*STUDY MATERIAL*.
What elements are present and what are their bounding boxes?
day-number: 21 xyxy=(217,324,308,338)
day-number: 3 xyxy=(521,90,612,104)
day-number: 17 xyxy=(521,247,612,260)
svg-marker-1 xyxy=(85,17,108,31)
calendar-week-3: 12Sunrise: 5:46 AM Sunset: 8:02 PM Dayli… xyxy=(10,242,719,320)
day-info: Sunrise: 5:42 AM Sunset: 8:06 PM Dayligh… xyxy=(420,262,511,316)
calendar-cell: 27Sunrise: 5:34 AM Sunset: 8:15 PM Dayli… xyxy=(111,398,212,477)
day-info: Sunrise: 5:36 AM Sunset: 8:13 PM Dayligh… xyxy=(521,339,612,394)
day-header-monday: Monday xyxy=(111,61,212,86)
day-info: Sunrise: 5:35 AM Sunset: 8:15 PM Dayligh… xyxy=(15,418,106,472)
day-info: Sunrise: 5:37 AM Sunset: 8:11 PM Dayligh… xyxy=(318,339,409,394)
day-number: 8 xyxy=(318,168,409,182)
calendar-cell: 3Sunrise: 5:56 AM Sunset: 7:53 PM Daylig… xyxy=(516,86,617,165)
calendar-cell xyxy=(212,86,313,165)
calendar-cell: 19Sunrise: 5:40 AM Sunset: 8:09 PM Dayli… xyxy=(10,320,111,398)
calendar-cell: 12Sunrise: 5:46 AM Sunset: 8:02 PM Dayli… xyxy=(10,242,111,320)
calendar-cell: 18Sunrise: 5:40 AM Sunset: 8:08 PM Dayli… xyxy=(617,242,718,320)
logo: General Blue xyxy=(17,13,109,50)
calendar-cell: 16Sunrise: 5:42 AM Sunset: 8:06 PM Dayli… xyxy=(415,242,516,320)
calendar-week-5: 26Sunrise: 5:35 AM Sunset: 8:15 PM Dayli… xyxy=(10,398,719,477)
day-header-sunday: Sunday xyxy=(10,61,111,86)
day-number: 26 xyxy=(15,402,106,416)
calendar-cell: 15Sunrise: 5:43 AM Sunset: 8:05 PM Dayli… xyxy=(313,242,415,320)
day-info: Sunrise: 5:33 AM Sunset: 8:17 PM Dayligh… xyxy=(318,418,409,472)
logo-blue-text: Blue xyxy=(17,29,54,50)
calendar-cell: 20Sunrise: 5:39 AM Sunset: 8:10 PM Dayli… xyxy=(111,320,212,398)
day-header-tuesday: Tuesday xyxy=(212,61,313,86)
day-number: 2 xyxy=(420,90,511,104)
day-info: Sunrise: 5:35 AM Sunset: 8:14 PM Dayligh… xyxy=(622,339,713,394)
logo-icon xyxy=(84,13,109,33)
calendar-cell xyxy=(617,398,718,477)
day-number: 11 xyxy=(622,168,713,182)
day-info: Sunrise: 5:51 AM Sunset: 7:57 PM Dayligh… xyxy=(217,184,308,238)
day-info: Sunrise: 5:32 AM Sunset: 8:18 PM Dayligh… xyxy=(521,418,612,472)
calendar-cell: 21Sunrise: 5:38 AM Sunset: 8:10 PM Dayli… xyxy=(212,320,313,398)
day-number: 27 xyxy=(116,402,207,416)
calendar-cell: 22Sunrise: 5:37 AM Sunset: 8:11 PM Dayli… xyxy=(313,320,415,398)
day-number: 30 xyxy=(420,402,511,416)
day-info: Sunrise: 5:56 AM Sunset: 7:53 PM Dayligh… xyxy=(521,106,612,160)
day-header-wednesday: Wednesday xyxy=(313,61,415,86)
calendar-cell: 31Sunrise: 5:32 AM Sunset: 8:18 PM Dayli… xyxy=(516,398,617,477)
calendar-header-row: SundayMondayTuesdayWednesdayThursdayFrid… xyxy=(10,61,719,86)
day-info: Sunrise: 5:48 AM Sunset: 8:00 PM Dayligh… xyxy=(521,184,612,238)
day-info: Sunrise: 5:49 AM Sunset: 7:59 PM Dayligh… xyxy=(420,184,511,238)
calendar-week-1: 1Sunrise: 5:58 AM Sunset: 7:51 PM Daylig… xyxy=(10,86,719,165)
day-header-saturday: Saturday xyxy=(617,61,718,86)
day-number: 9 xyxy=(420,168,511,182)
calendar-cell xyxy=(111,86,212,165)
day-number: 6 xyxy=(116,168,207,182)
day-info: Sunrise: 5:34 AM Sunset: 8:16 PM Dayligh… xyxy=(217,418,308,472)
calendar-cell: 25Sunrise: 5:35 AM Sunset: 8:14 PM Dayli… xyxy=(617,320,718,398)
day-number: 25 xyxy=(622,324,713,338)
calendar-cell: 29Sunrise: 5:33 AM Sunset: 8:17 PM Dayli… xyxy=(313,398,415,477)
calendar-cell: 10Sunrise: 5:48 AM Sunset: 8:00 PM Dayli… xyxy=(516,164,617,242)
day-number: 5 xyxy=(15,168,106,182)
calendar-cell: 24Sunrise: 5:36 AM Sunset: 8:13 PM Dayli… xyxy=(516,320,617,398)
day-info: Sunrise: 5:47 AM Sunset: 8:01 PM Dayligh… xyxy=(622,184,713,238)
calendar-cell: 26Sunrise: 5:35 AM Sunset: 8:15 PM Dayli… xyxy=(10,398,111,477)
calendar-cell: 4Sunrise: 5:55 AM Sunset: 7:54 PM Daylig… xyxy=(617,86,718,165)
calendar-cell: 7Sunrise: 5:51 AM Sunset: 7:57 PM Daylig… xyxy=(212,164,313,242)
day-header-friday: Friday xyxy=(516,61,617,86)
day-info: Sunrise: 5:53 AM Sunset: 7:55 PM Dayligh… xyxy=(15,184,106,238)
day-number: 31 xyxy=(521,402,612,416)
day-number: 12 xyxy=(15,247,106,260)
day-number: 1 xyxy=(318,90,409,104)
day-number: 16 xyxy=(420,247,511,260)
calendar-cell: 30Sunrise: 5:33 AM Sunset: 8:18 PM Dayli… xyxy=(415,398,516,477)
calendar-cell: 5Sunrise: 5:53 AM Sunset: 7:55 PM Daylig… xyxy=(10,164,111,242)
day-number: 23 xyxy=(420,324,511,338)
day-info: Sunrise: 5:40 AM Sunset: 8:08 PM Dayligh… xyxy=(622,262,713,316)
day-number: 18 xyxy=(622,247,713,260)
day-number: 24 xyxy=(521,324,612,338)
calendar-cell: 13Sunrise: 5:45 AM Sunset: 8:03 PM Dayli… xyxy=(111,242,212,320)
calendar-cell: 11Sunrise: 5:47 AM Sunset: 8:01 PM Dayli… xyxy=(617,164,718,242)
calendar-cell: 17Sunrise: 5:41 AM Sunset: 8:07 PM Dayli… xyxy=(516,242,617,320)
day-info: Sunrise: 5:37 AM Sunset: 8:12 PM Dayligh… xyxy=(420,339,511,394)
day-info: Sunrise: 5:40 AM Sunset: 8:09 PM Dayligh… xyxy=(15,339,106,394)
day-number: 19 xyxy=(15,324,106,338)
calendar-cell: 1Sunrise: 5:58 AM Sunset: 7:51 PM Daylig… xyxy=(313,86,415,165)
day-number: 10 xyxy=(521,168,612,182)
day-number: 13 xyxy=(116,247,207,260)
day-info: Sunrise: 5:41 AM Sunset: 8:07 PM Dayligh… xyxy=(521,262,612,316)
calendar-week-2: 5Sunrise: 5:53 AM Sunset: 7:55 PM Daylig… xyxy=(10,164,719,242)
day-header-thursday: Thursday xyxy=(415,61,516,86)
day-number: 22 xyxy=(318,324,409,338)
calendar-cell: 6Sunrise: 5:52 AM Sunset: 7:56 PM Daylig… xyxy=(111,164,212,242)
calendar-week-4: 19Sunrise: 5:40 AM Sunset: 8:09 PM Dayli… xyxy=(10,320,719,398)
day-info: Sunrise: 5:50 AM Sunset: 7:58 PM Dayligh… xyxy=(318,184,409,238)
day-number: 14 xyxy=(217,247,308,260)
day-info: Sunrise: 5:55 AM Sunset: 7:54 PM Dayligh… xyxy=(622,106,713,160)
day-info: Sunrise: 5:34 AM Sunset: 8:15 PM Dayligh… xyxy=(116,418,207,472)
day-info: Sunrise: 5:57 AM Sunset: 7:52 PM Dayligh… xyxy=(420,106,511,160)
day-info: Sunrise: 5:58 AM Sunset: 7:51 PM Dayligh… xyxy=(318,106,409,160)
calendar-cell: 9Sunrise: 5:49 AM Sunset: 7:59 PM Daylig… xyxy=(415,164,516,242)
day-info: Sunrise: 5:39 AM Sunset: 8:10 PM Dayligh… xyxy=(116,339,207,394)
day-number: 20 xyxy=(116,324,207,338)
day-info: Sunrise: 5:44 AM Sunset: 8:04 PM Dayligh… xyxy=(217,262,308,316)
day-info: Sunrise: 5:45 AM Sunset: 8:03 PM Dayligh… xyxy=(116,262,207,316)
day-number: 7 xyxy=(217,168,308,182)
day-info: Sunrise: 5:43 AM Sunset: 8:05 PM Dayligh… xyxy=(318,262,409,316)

*WORK REQUEST*.
Give the count of lines in the listing that contain the word "Blue". No explanation is wanted.

*THE COMPLETED TASK*.
2